Oltre a ciò si è visto che chi vuole forzare la mano, volendo cambiare unilateralmente le regole del gioco (la Costituzione), finisce per scottarsela: è accaduto al centrodestra nel 2006 e al Partito Democratico nel 2016. Per tacere sugli interessi di parte e del momento che di solito guidano la riscrittura delle leggi elettorali, ignorando sfacciatamente alcuni caposaldi costituzionali (e dopo la sconfessione della Consulta non c’è mai nessuno che si scusi e si dimetta!).

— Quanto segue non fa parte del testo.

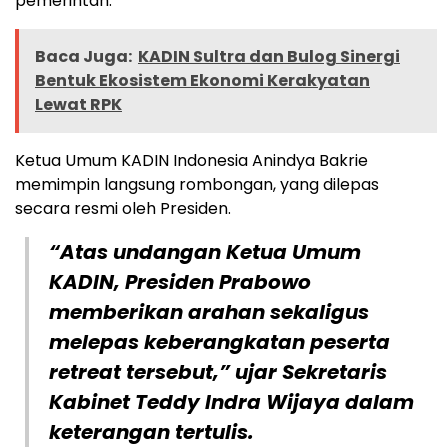
pemerintah.
Baca Juga:
KADIN Sultra dan Bulog Sinergi
Bentuk Ekosistem Ekonomi Kerakyatan
Lewat RPK
Ketua Umum KADIN Indonesia Anindya Bakrie
memimpin langsung rombongan, yang dilepas
secara resmi oleh Presiden.
“Atas undangan Ketua Umum
KADIN, Presiden Prabowo
memberikan arahan sekaligus
melepas keberangkatan peserta
retreat tersebut,” ujar Sekretaris
Kabinet Teddy Indra Wijaya dalam
keterangan tertulis.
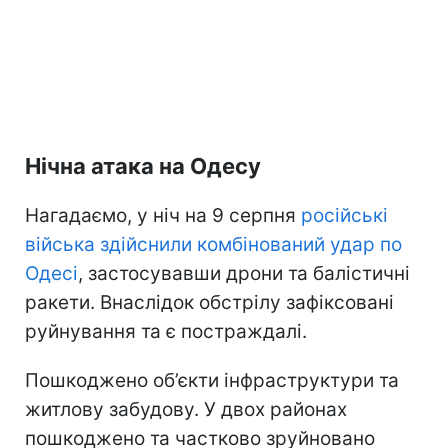
Нічна атака на Одесу
Нагадаємо, у ніч на 9 серпня
російські
війська здійснили комбінований удар по
Одесі
, застосувавши дрони та балістичні
ракети. Внаслідок обстрілу зафіксовані
руйнування та є постраждалі.
Пошкоджено об’єкти інфраструктури та
житлову забудову. У двох районах
пошкоджено та частково зруйновано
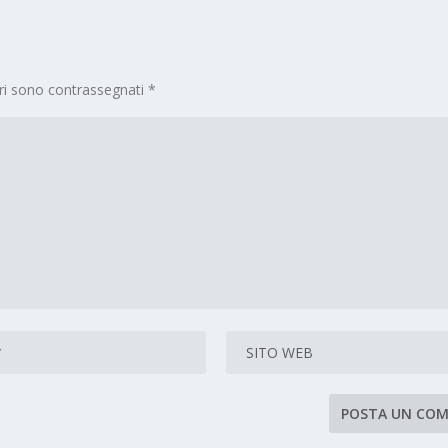
ori sono contrassegnati
*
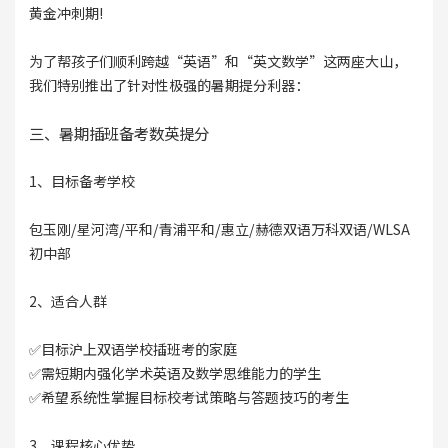
黄金冲刺期!
为了帮孩子们顺利跨越“英语”和“英文数学”这两座大山，
我们特别推出了针对性极强的暑期提分利器：
三、暑期插班备考数英提分
1、目标备考学校
包玉刚/星河湾/平和/青浦平和/惠立/赫德双语万科双语/WLSA
初中部
2、适合人群
✅目标沪上双语学校插班考的家庭
✅需短期内强化学术英语及数学思维能力的学生
✅希望系统性掌握目标校考试策略与答题技巧的考生
3、课程核心优势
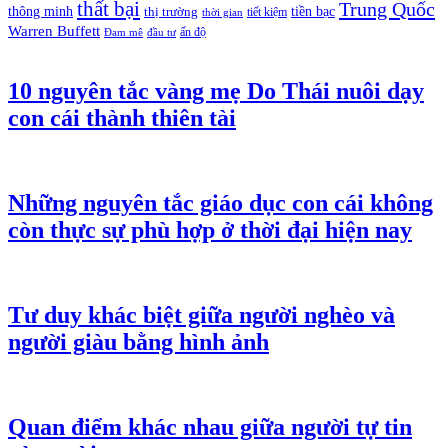
thất bại
Trung Quốc
thông minh
tiền bạc
thị trường
tiết kiệm
thời gian
Warren Buffett
ấn độ
Đam mê
đầu tư
10 nguyên tắc vàng mẹ Do Thái nuôi dạy
con cái thành thiên tài
Những nguyên tắc giáo dục con cái không
còn thực sự phù hợp ở thời đại hiện nay
Tư duy khác biệt giữa người nghèo và
người giàu bằng hình ảnh
Quan điểm khác nhau giữa người tự tin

Per uscire da questa “palude” bisognerebbe riandare alle fonti, recuperando la cultura politica che ha consentito all’Assemblea Costituente di scrivere quel capolavoro giuridico e programmatico che è il nostro Patto di cittadinanza. Per questa ragione la data del 4 dicembre 2016 (come anche quella del 25 e 26 giugno 2006 in cui si è svolto il precedente referendum costituzionale) sarebbe da ricordare. Non per celebrare una vittoria o per sottolineare una sconfitta altrui, ma per richiamare tutti allo spirito costituzionale, di cui l’Italia oggi ha estremamente bisogno. Il fatto che il 4 dicembre sia passato quasi come se nulla fosse accaduto, senza memoria e senza autocritica, non è un buon segno per il prossimo futuro.